2

By default, rails 3.2 sets active_record.mass_assignment_sanitizer = :strict in config/environments/development.rb. (See railcasts episode http://railscasts.com/episodes/318-upgrading-to-rails-3-2). Here it is:

# Raise exception on mass assignment protection for Active Record models
config.active_record.mass_assignment_sanitizer = :strict

This makes the mass assignment error-prone in development and force to list every attributes for attr_accessible. What's the reasoning for doing this by default in rails 3.2(haven't checked if it is rails 4 as well)?

user938363
  • 9,990
  • 38
  • 137
  • 303

1 Answers1

2

The link provided by Baldrick seems to be gone now. But I recently read a blog post that gives very useful context on the evolution of the mass assignment security issue in Rails: http://net.tutsplus.com/tutorials/ruby/mass-assignment-rails-and-you/

I'm not an expert on this issue but here's my understanding: Misconfiguring mass assignment in Rails could lead to really, really big security issues, all the more dangerous now that they've been popularized. Rails 4 attempts to patch over the biggest threats by requiring you to explicitly list the fields that can be mass-assigned right in the controller, where security concerns are easy for you to see and handle. But the handling of mass assignment in Rails 3 was more variable, and in many cases, if a parameter was submitted that wasn't on the attr_accessible whitelist (or was on the blacklist), Rails would simply skip over that parameter, without letting the developer know that anything had happened wrong.

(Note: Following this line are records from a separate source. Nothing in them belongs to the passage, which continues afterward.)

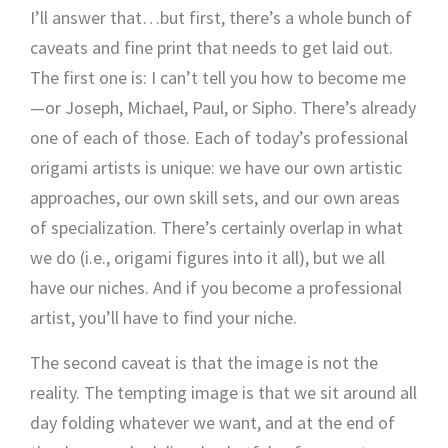
I’ll answer that…but first, there’s a whole bunch of
caveats and fine print that needs to get laid out.
The first one is: I can’t tell you how to become me
—or Joseph, Michael, Paul, or Sipho. There’s already
one of each of those. Each of today’s professional
origami artists is unique: we have our own artistic
approaches, our own skill sets, and our own areas
of specialization. There’s certainly overlap in what
we do (i.e., origami figures into it all), but we all
have our niches. And if you become a professional
artist, you’ll have to find your niche.
The second caveat is that the image is not the
reality. The tempting image is that we sit around all
day folding whatever we want, and at the end of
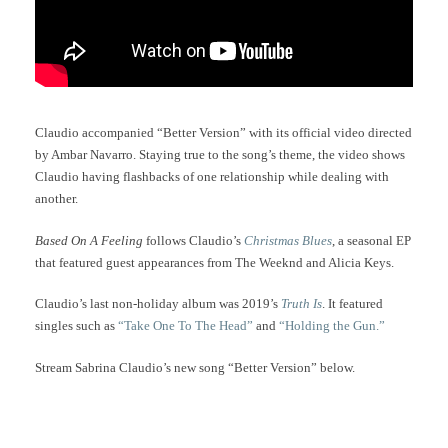
Claudio accompanied “Better Version” with its official video directed
by Ambar Navarro. Staying true to the song’s theme, the video shows
Claudio having flashbacks of one relationship while dealing with
another.
Based On A Feeling
follows Claudio’s
Christmas Blues
, a seasonal EP
that featured guest appearances from The Weeknd and Alicia Keys.
Claudio’s last non-holiday album was 2019’s
Truth Is
. It featured
singles such as
“Take One To The Head”
and
“Holding the Gun.”
Stream Sabrina Claudio’s new song “Better Version” below.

This was a problem. If I'm writing an app that demands high security (or, these days, any level of security), if I've written a test to ensure that certain parameters are rejected, I want to know that they're being rejected. I'd much rather find out what Rails is doing sooner rather than later, so that I can adjust my code and plan future site sections accordingly. So, the mass_assignment_sanitizen = :strict setting makes this more vocal behavior the default.

You say that this setting makes mass assignment behavior more "error-prone" in development, as though this were a problem. I would think you would want your Rails app to be as error-prone and as vocal as it can be, during the development and testing phases, so that you learn about more of the potential problems in your code sooner on. So I appreciate the mass_assignment_sanitizer default.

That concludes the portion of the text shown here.